*** Data provided Section Begins ***

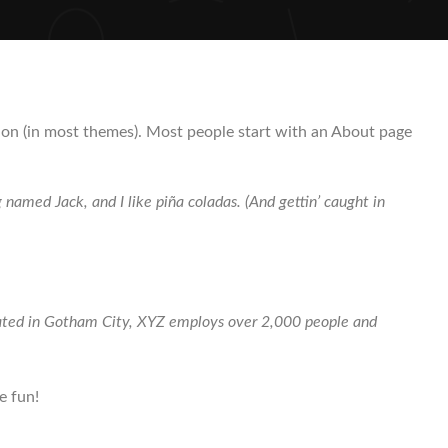
gation (in most themes). Most people start with an About page
g named Jack, and I like piña coladas. (And gettin’ caught in
cated in Gotham City, XYZ employs over 2,000 people and
e fun!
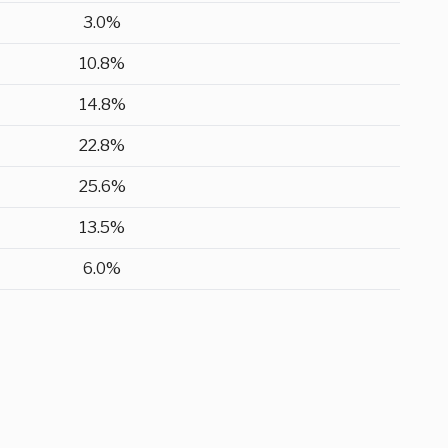
3.0%
10.8%
14.8%
22.8%
25.6%
13.5%
6.0%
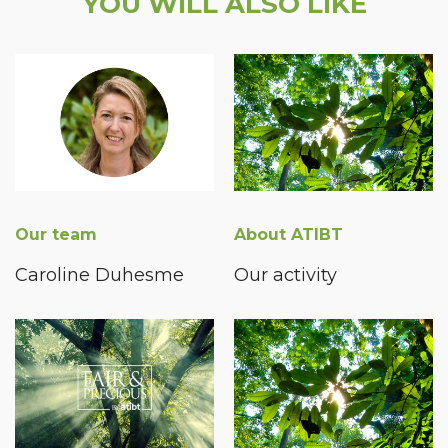
YOU WILL ALSO LIKE
Our team
About ATIBT
Caroline Duhesme
Our activity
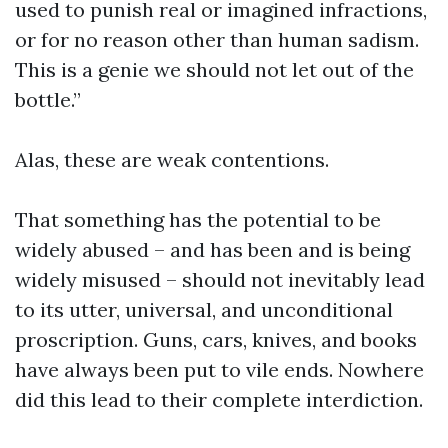
used to punish real or imagined infractions,
or for no reason other than human sadism.
This is a genie we should not let out of the
bottle.”
Alas, these are weak contentions.
That something has the potential to be
widely abused – and has been and is being
widely misused – should not inevitably lead
to its utter, universal, and unconditional
proscription. Guns, cars, knives, and books
have always been put to vile ends. Nowhere
did this lead to their complete interdiction.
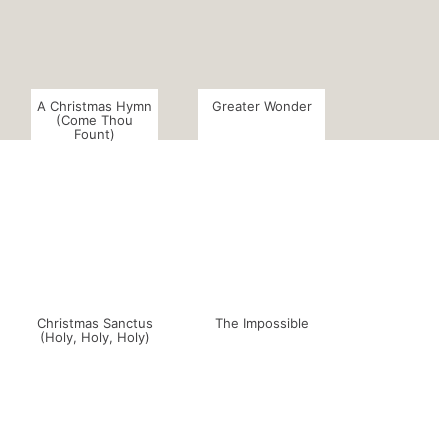
A Christmas Hymn
Greater Wonder
(Come Thou
Fount)
Christmas Sanctus
The Impossible
(Holy, Holy, Holy)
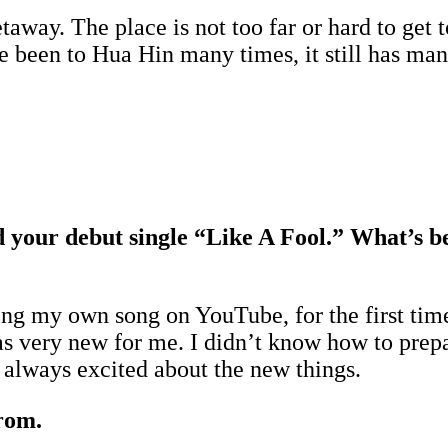
etaway. The place is not too far or hard to get
been to Hua Hin many times, it still has many 
ed your debut single “Like A Fool.” What’s b
ng my own song on YouTube, for the first time
s very new for me. I didn’t know how to prepa
 always excited about the new things.
rom.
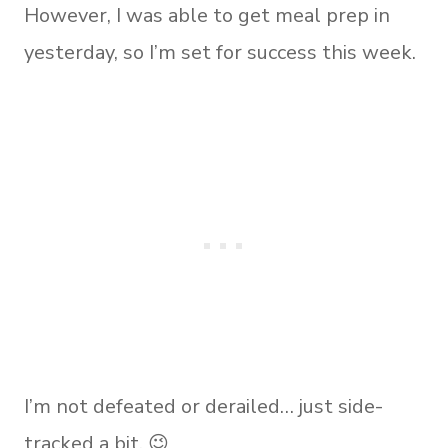
However, I was able to get meal prep in
yesterday, so I’m set for success this week.
I’m not defeated or derailed… just side-
tracked a bit. 😉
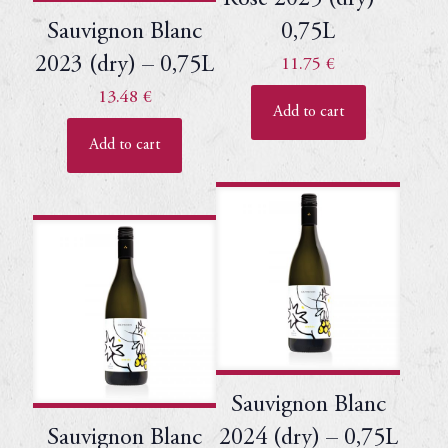
Sauvignon Blanc
0,75L
2023 (dry) – 0,75L
11.75
€
13.48
€
Add to cart
Add to cart
Sauvignon Blanc
Sauvignon Blanc
2024 (dry) – 0,75L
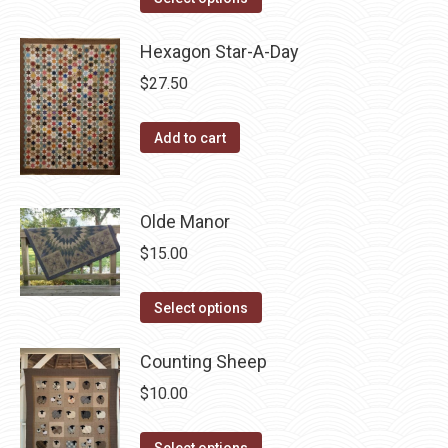
product
has
Hexagon Star-A-Day
multiple
$
27.50
variants.
The
Add to cart
options
may
be
Olde Manor
chosen
$
15.00
on
the
This
Select options
product
product
page
has
Counting Sheep
multiple
$
10.00
variants.
The
This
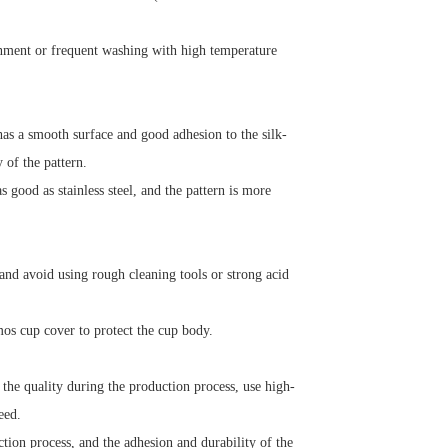
nment or frequent washing with high temperature
has a smooth surface and good adhesion to the silk-
y of the pattern.
 good as stainless steel, and the pattern is more
 and avoid using rough cleaning tools or strong acid
mos cup cover to protect the cup body.
the quality during the production process, use high-
eed.
tion process, and the adhesion and durability of the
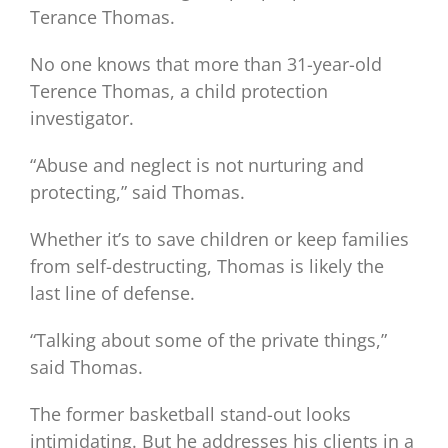
Terance Thomas.
No one knows that more than 31-year-old
Terence Thomas, a child protection
investigator.
“Abuse and neglect is not nurturing and
protecting,” said Thomas.
Whether it’s to save children or keep families
from self-destructing, Thomas is likely the
last line of defense.
“Talking about some of the private things,”
said Thomas.
The former basketball stand-out looks
intimidating. But he addresses his clients in a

*** Data provided Section Ends ***

Your goal: Using the entries above, tally every line that holds the word "good". Answer with that number only.

Output for this exercise: 2